The results gleaned from digital marketing will closely align with the quality of data you put into creating a campaign. Future campaigns are built on the results of past campaigns. The ability to attribute where a sale (or other completed goal) has actually emanated from is key to the success of digital marketing. However, attribution should never be about only the last click your customer makes. It’s a complex initiative that should be approached holistically.
Going Deep
In my experience, pulling levers based solely on last-click information is a shallow tactic. It may be tempting to assume that the fastest way to replicate a sale is by drawing all customers back to the point at which most sales seem to be occurring. But when customers make purchases online or spend a good part of their sales journey there, they do not interact exclusively with that channel. There are almost always multiple touchpoints across various channels that contribute—perhaps even more significantly. If your method of attribution is only looking at where they ended up, you’ve missed three-quarters of the picture.

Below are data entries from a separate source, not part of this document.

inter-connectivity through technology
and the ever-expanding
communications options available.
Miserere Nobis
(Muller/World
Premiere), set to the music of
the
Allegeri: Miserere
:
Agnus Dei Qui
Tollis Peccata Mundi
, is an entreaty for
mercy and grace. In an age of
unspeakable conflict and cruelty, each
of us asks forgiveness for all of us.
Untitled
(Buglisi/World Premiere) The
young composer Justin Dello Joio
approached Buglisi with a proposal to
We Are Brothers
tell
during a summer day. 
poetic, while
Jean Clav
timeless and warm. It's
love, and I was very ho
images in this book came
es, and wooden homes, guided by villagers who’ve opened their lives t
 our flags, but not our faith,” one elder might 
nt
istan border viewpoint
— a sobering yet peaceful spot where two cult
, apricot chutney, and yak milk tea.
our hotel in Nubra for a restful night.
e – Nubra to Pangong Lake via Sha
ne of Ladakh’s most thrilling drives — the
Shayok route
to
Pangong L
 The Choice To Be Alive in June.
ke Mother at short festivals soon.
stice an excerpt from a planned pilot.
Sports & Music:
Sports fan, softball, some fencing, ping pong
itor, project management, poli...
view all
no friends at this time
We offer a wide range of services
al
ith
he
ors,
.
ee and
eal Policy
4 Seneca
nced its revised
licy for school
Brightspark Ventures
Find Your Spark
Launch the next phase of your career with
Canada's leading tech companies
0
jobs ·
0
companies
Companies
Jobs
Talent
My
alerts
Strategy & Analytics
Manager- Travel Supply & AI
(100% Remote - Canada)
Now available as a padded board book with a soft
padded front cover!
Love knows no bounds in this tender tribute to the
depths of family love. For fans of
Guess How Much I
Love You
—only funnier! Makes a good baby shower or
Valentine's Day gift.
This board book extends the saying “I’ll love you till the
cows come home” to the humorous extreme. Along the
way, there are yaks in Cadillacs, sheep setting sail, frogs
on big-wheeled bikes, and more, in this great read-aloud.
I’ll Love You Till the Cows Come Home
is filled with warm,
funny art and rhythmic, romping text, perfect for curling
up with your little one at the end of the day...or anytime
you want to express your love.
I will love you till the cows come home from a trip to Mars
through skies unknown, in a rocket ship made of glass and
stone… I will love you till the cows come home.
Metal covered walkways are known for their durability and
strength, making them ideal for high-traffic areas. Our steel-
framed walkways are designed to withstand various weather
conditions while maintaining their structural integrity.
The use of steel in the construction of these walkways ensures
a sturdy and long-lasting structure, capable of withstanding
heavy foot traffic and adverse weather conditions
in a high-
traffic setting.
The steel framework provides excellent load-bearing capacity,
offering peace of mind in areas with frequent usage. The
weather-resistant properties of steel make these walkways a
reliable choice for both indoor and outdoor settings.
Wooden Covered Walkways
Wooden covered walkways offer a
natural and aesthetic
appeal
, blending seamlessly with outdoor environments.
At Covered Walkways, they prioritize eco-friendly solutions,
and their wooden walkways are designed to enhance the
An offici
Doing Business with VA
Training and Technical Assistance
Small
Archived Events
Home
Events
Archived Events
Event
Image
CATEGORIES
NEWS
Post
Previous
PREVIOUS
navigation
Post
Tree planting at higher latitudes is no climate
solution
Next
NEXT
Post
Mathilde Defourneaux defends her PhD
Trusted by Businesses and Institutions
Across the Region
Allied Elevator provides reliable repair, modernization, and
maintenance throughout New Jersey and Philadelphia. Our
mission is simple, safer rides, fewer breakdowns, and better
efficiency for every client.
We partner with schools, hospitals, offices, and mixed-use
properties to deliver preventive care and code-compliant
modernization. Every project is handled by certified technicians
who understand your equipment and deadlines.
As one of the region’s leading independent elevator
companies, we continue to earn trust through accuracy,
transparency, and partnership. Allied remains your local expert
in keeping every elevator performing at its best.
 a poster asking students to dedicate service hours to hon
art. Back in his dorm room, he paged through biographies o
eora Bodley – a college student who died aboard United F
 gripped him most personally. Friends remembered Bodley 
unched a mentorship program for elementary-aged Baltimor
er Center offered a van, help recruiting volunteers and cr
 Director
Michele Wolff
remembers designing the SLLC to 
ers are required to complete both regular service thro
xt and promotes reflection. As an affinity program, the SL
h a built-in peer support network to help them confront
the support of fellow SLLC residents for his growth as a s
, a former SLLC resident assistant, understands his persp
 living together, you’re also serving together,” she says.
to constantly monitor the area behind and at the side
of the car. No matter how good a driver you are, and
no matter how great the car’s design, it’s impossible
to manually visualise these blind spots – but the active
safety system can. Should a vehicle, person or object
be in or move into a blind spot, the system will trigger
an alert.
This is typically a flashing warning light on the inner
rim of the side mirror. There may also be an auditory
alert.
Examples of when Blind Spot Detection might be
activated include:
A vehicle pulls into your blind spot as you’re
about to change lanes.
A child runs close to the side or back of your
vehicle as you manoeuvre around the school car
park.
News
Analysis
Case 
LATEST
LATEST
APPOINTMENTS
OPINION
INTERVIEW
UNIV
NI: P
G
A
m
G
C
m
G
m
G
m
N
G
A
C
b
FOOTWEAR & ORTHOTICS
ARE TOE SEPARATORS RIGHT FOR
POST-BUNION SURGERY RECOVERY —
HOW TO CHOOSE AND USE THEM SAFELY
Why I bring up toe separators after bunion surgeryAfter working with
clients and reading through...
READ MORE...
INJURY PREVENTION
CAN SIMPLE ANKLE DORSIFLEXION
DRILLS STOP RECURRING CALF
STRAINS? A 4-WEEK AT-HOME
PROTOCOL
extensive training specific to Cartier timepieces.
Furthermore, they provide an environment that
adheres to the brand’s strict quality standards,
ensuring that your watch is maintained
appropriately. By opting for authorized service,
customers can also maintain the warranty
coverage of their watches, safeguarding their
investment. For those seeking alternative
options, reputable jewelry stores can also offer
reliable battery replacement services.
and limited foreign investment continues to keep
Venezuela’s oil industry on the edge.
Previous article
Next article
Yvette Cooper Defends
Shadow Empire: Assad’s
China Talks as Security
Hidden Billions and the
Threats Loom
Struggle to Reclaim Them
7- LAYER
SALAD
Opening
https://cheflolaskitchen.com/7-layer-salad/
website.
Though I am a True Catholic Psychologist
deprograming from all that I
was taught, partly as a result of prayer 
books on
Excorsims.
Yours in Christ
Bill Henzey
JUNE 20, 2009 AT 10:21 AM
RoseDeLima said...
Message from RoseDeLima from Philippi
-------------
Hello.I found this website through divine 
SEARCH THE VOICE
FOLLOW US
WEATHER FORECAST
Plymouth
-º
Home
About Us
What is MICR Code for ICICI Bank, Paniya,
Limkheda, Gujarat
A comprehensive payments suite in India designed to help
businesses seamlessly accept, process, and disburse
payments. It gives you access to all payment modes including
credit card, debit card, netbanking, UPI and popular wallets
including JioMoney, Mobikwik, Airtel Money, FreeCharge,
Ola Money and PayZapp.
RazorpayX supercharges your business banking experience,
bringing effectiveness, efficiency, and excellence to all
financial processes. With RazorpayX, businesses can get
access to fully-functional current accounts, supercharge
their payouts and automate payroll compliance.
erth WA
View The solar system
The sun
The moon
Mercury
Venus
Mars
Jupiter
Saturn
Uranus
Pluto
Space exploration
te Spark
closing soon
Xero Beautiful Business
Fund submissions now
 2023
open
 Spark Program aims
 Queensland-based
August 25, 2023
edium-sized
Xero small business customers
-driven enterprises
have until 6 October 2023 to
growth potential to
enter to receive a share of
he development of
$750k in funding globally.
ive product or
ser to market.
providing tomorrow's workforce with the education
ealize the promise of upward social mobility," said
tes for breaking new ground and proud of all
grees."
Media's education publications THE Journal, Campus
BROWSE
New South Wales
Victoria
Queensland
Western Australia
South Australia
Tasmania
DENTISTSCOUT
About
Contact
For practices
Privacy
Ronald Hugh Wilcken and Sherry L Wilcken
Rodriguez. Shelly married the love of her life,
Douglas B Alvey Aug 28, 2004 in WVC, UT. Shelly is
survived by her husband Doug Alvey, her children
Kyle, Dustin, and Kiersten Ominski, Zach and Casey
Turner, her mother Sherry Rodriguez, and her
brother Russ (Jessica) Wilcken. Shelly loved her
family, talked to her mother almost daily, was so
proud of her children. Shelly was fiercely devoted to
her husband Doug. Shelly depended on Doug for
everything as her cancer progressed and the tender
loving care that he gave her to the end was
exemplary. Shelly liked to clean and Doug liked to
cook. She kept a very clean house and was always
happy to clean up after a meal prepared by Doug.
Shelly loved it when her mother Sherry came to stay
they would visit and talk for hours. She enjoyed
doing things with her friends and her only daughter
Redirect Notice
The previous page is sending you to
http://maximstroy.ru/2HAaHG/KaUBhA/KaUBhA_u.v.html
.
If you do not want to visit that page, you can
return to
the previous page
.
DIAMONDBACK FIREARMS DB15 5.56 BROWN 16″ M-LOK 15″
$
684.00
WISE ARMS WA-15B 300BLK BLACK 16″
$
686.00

When you’re working with surface-level data, it’s more likely to be inaccurate and guide you down the wrong path when deciding which levers need to be pulled in future campaigns. When you allocate a greater percentage of your budget to that last-click platform (in the false belief that it is the one bringing in the sales), you automatically disadvantage the capability of the other platforms that helped your customer get there.
Even if your marketing efforts are solely digital, it is still important to include any offline methods of communication your customer may have used to gather information and make their decision. Telephone calls are one of the offline channels that are often forgotten in attribution, which can lead to a loss of valuable information. Many consumers are still using telephone communication, especially for high-value purchases.
Single Source Of Truth
When marketers rely on platform-specific data to make decisions for future campaigns, they run the risk of over-funding platforms that aren’t playing that big a role or underfunding those that are acting as pivotal channels. This often happens due to platform-specific data being skewed to represent that channel as more valuable than it is.
Facebook, for instance, will not show you which platform your customer came from or where they ended up. They will only indicate their own role in the customer’s journey. Likewise, Google is very often over-funded, as so many customers will use the platform to make their final search for a product before purchasing. If a marketer does not take all the other touchpoints into account, this could result in inaccurate attribution.